The Environmental Protection Agency suggested restrictions on how much phosphogypsum could be mixed into road materials and limits on the level of radioactivity in the substance. Reviewers said the government should let the public know when phosphogypsum is used in a road.

Regulators’ original opposition to roads with phosphogypsum involved a concern that someone would be exposed to too much radiation if they one day built a house on top of an abandoned street. The government said it still has that worry but could mandate “continued control, maintenance and use of the road” to lower the risk.

In a simultaneous petition filed with the Environmental Protection Agency to challenge the decision outside of court, the advocates took issue with the notion that regulators could guarantee a road would never be abandoned.

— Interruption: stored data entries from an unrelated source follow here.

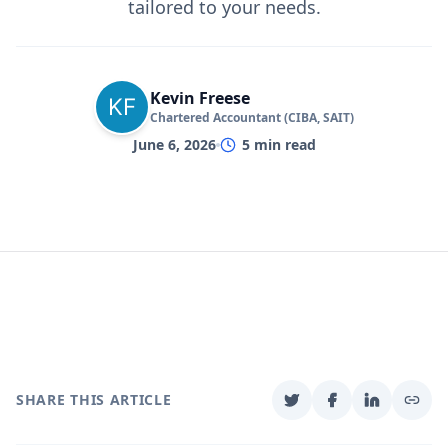
tailored to your needs.
Kevin Freese
Chartered Accountant (CIBA, SAIT)
June 6, 2026
5
min read
SHARE THIS ARTICLE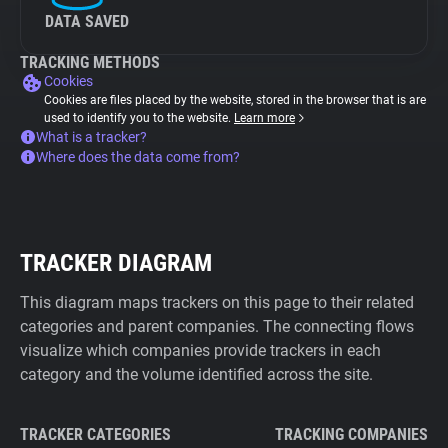
DATA SAVED
TRACKING METHODS
Cookies
Cookies are files placed by the website, stored in the browser that is are
used to identify you to the website.
Learn more
What is a tracker?
Where does the data come from?
TRACKER DIAGRAM
This diagram maps trackers on this page to their related
categories and parent companies. The connecting flows
visualize which companies provide trackers in each
category and the volume identified across the site.
TRACKER CATEGORIES
TRACKING COMPANIES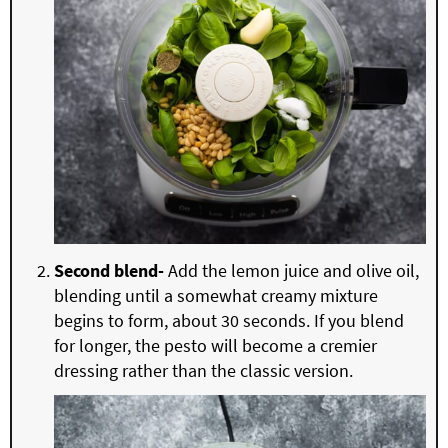
Second blend-
Add the lemon juice and olive oil,
blending until a somewhat creamy mixture
begins to form, about 30 seconds. If you blend
for longer, the pesto will become a cremier
dressing rather than the classic version.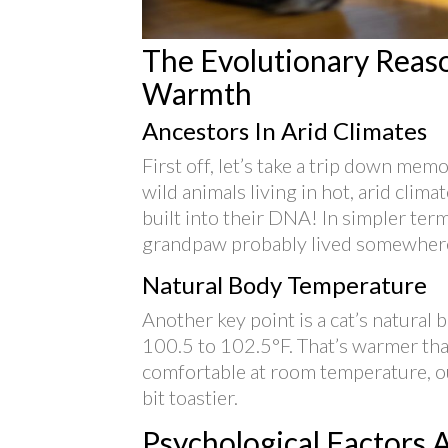
The Evolutionary Reaso
Warmth
Ancestors In Arid Climates
First off, let’s take a trip down me
wild animals living in hot, arid clim
built into their DNA! In simpler ter
grandpaw probably lived somewhere
Natural Body Temperature
Another key point is a cat’s natura
100.5 to 102.5°F. That’s warmer tha
comfortable at room temperature, o
bit toastier.
Psychological Factors A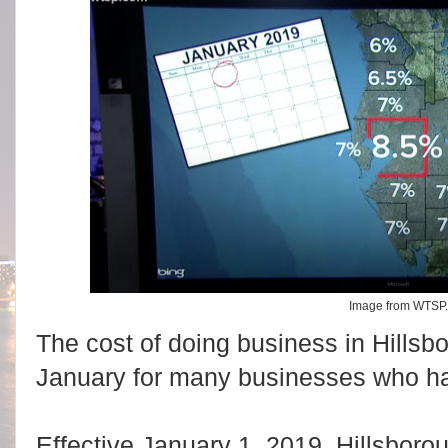
Image from WTSP
The cost of doing business in Hillsb
January for many businesses who h
Effective January 1, 2019, Hillsboro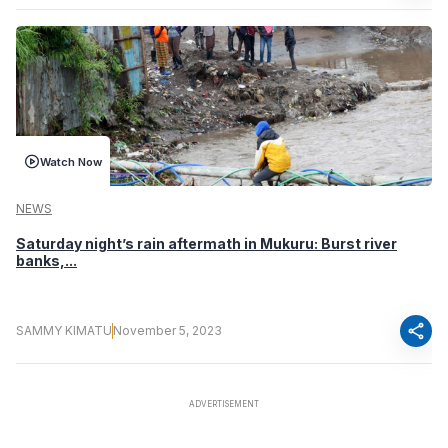
Watch Now
NEWS
Saturday night’s rain aftermath in Mukuru: Burst river
banks,...
share
SAMMY KIMATU
November 5, 2023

They said radioactivity might persist for hundreds of years.

“There is no mechanism whatsoever for enforcing such a fictional condition: no deed restrictions required; no continued inspection by EPA; nothing to actually make such a condition anything other than a fig-leaf for approving a reversal of the 1992 rule,” they wrote.

Roads, they said, always degrade. They argued that analysis from The Fertilizer Institute took too optimistic a view of how streets age and did not consider distinct Florida problems like sinkholes and flood erosion when seas rise.

Transporting phosphogypsum for projects will be feasible only within about 200 miles, according to the Environmental Protection Agency’s estimate. That would mean much of the local waste would stay nearby.

The legal challenge, filed in Washington D.C., comes shortly before a change in presidential administrations and agency leaders. Andrew Wheeler, administrator of the Environmental Protection Agency, celebrated approval as a way of putting phosphogypsum “to productive use rebuilding our nation’s infrastructure.”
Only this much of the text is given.